I’ve preprocessed all my data and it’s shape is like below

v1 v2 v3 v4 .... vp

w1 1.1 0.2 0.1 2.1 x.xx
w2 … …
w3
w4
.
.
wl

each Wi represent tokenized word of the review and
V1~p represent the vector for the word.

So, know I’ve got every word represented 300 dimension vector.

For my model, I limited length of the sentence (the number of words in sentence) 140, so each review is represented as (140, 300) which is 140 words for each sentence and 300 size vector for one word.

Now here’s the problem

I’d like to design my model using 2d CNN as above, which will result in looking at 2 words each convolution.

How do I implement this?

I’m really confused with torch.nn.Conv2d’s parameters and struggling understanding it!

I am adding an example code.

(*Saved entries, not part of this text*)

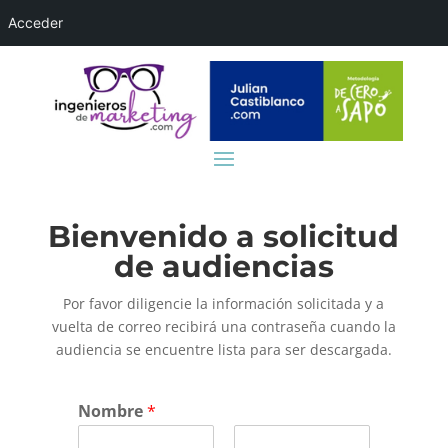
Acceder
Bienvenido a solicitud
de audiencias
Por favor diligencie la información solicitada y a
vuelta de correo recibirá una contraseña cuando la
audiencia se encuentre lista para ser descargada.
Nombre
*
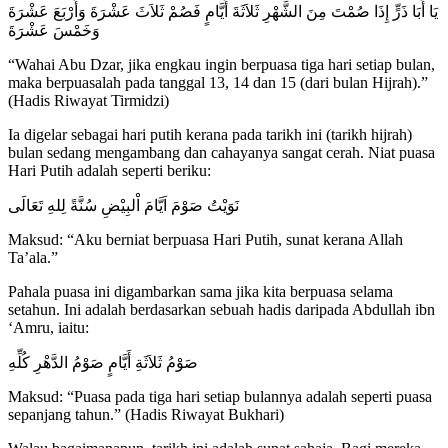
يَا أَبَا ذَرٍّ إِذَا صُمْتَ مِنَ الشَّهْرِ ثَلاَثَةَ أَيَّامٍ فَصُمْ ثَلاَثَ عَشْرَةَ وَأَرْبَعَ عَشْرَةَ
وَخَمْسَ عَشْرَةَ
“Wahai Abu Dzar, jika engkau ingin berpuasa tiga hari setiap bulan,
maka berpuasalah pada tanggal 13, 14 dan 15 (dari bulan Hijrah).”
(Hadis Riwayat Tirmidzi)
Ia digelar sebagai hari putih kerana pada tarikh ini (tarikh hijrah)
bulan sedang mengambang dan cahayanya sangat cerah. Niat puasa
Hari Putih adalah seperti beriku:
نَوَيْتُ صَوْمَ اَيَّامَ اْلبِيْضِ سُنَّةً لِلهِ تَعَالَى
Maksud: “Aku berniat berpuasa Hari Putih, sunat kerana Allah
Ta’ala.”
Pahala puasa ini digambarkan sama jika kita berpuasa selama
setahun. Ini adalah berdasarkan sebuah hadis daripada Abdullah ibn
‘Amru, iaitu:
صَوْمُ ثَلاَثَةِ أَيَّامٍ صَوْمُ الدَّهْرِ كُلِّهِ
Maksud: “Puasa pada tiga hari setiap bulannya adalah seperti puasa
sepanjang tahun.” (Hadis Riwayat Bukhari)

You have to implement convolutions of size (2Xembdedding_size) in your case 300. You can modify the below code for your case.

class Example(nn.Module):
def __init__(self, vocab_size, output_size, embedding_dim, drop_prob,n_filters,filter_sizes):
"""
Settin up the parameters.
"""
super(Intent_CNN, self).__init__()
self.output_size = output_size
# embedding layer and LSTM layers
self.embedding = nn.Embedding(vocab_size, embedding_dim)
self.convs = nn.ModuleList([
nn.Conv2d(in_channels = 1,
out_channels = n_filters,
kernel_size = (fs, embedding_dim))
for fs in filter_sizes
])
self.fc = nn.Linear(len(filter_sizes) * n_filters, output_size)
self.dropout = nn.Dropout(drop_prob)
def forward(self, x):
"""
Perform a forward pass
"""
#print("X initial",x.shape)
batch_size = x.size(0)
x = x.long()
#print("X long",x.shape)
embeds = self.embedding(x)
embedded = embeds.unsqueeze(1)
#print("embeds",embedded.shape)
conved = [F.relu(conv(embedded)).squeeze(3) for conv in self.convs]
#conved_n = [batch size, n_filters, sent len - filter_sizes[n] + 1]
pooled = [F.max_pool1d(conv, conv.shape[2]).squeeze(2) for conv in conved]
#pooled_n = [batch size, n_filters]
cat = self.dropout(torch.cat(pooled, dim = 1))
#cat = [batch size, n_filters * len(filter_sizes)]
out=self.fc(cat)
return out